▶ _Source data_
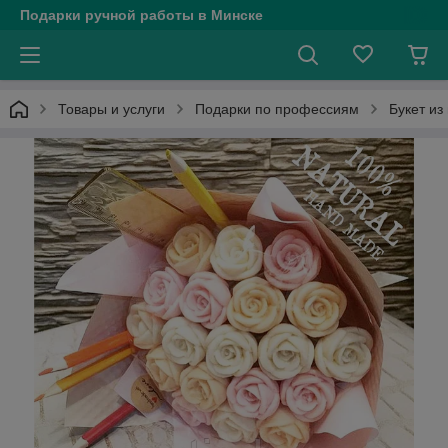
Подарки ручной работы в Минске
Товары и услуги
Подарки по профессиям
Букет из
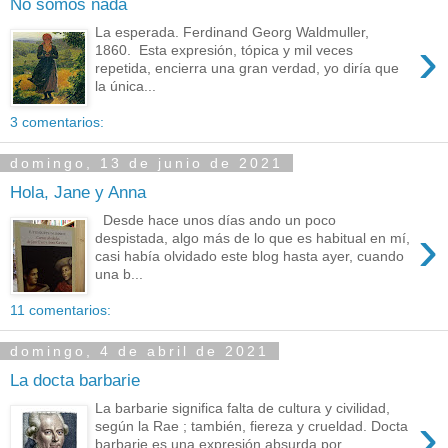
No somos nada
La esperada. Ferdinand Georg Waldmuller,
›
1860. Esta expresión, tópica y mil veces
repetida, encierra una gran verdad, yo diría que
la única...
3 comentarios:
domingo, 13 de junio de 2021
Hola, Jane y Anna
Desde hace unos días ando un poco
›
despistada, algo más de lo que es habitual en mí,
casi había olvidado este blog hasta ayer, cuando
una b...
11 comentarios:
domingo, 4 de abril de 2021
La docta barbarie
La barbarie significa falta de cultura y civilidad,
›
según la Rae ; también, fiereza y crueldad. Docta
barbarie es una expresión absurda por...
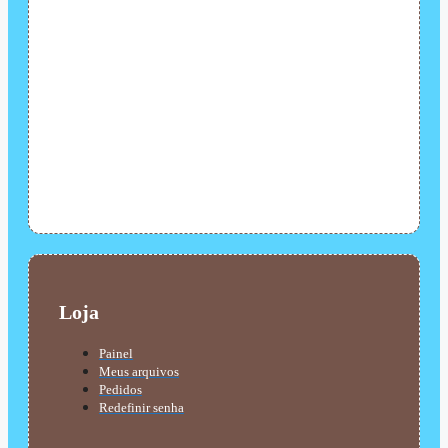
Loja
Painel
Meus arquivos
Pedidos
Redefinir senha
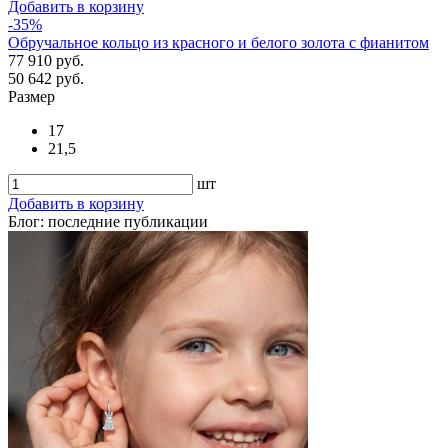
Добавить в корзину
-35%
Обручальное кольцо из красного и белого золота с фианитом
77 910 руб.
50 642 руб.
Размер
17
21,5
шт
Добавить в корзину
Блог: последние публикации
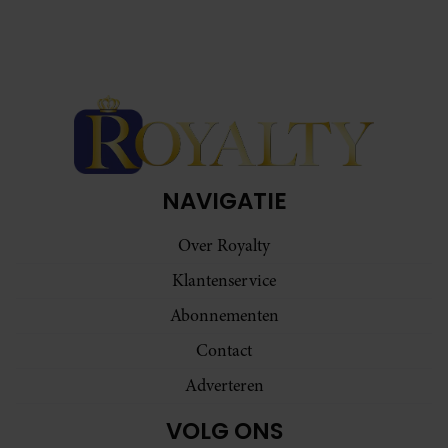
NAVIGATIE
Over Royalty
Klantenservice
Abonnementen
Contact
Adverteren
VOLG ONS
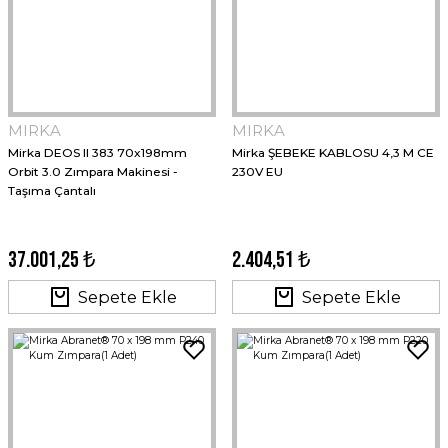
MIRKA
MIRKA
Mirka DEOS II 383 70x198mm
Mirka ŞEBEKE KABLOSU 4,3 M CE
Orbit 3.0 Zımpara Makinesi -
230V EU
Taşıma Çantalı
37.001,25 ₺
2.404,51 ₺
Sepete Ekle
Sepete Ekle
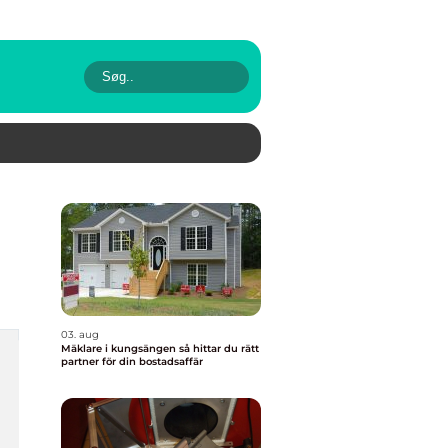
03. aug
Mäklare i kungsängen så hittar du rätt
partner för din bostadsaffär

--

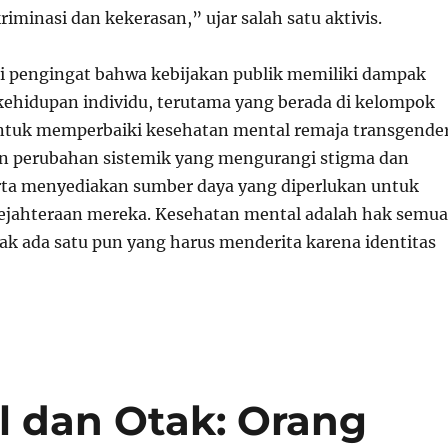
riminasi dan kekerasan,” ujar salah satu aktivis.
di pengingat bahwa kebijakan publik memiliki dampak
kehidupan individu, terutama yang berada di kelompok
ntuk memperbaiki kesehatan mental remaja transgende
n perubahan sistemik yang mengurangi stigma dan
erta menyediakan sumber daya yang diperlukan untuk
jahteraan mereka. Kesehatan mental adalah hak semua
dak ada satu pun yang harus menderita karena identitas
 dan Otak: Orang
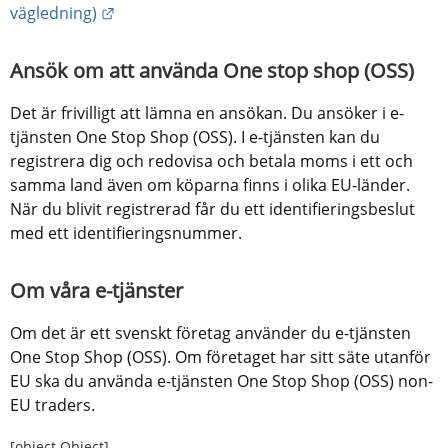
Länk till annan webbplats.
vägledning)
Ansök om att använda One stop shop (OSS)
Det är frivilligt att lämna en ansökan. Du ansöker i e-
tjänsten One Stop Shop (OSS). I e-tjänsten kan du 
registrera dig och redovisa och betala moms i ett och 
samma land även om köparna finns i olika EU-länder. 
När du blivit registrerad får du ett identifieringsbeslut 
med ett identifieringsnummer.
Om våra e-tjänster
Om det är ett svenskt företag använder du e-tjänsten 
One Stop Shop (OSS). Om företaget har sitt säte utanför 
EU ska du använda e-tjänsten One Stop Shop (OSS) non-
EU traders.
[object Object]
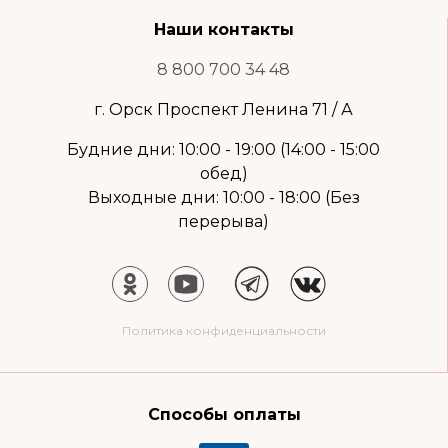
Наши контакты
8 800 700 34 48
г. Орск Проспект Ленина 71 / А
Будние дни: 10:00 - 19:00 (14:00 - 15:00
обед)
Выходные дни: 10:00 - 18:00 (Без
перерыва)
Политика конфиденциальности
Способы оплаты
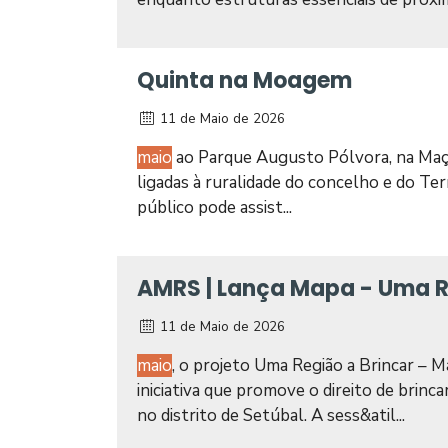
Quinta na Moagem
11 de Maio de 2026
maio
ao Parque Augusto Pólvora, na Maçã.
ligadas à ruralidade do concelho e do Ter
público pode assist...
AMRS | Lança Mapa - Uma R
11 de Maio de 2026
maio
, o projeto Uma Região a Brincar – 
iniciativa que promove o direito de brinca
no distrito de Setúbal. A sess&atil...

==

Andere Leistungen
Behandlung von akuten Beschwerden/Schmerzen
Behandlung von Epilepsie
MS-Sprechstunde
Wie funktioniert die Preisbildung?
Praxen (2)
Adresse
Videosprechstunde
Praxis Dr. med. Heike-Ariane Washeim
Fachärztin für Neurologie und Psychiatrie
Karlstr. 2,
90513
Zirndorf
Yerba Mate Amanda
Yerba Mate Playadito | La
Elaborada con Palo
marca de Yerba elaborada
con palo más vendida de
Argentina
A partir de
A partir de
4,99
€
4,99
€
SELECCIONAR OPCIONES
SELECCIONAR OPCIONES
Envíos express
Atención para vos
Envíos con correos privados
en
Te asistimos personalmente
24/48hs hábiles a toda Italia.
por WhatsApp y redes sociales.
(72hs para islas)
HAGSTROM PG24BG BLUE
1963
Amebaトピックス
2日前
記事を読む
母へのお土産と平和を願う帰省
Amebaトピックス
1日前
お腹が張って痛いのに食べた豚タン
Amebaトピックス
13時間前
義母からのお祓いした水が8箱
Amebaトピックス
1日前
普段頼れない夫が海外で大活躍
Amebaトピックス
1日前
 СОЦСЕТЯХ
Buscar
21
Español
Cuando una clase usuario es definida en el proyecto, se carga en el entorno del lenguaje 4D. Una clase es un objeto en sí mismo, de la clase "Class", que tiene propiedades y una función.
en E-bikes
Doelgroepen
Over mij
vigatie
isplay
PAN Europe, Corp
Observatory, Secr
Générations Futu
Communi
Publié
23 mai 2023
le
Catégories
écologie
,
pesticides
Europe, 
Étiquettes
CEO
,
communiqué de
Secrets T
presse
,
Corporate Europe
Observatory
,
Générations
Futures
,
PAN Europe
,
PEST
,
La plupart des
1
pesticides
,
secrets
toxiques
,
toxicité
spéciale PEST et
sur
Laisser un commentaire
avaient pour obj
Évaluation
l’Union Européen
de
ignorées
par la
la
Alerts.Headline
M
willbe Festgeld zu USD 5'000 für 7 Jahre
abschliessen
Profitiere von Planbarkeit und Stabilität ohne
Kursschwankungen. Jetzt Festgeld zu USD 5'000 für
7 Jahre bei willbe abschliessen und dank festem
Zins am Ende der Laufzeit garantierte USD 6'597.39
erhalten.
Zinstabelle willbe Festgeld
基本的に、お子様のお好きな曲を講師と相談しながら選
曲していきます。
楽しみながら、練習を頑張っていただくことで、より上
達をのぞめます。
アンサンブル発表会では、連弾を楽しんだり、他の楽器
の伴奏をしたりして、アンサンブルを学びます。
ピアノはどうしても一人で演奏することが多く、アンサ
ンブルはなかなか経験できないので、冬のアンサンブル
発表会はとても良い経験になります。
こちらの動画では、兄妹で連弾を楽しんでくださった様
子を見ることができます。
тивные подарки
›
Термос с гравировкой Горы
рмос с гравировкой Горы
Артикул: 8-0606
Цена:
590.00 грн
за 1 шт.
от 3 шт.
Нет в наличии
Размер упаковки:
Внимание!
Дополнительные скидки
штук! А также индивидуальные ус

▶ _Task directions_
Make an exact copy of the lines above, beginning with the line with "Подарки ручной работы в Минске" and ending with the line with "partner för din bostadsaffär", and keep the pictures out of it.

▶ _Expected answer_
Подарки ручной работы в Минске
Товары и услуги
Подарки по профессиям
Букет из
No somos nada
La esperada. Ferdinand Georg Waldmuller,
›
1860. Esta expresión, tópica y mil veces
repetida, encierra una gran verdad, yo diría que
la única...
3 comentarios:
domingo, 13 de junio de 2021
Hola, Jane y Anna
Desde hace unos días ando un poco
›
despistada, algo más de lo que es habitual en mí,
casi había olvidado este blog hasta ayer, cuando
una b...
11 comentarios:
domingo, 4 de abril de 2021
La docta barbarie
La barbarie significa falta de cultura y civilidad,
›
según la Rae ; también, fiereza y crueldad. Docta
barbarie es una expresión absurda por...
Loja
Painel
Meus arquivos
Pedidos
Redefinir senha
Добавить в корзину
-35%
Обручальное кольцо из красного и белого золота с фианитом
77 910 руб.
50 642 руб.
Размер
17
21,5
шт
Добавить в корзину
Блог: последние публикации
NAVIGATIE
Over Royalty
Klantenservice
Abonnementen
Contact
Adverteren
VOLG ONS
MIRKA
MIRKA
Mirka DEOS II 383 70x198mm
Mirka ŞEBEKE KABLOSU 4,3 M CE
Orbit 3.0 Zımpara Makinesi -
230V EU
Taşıma Çantalı
37.001,25 ₺
2.404,51 ₺
Sepete Ekle
Sepete Ekle
03. aug
Mäklare i kungsängen så hittar du rätt
partner för din bostadsaffär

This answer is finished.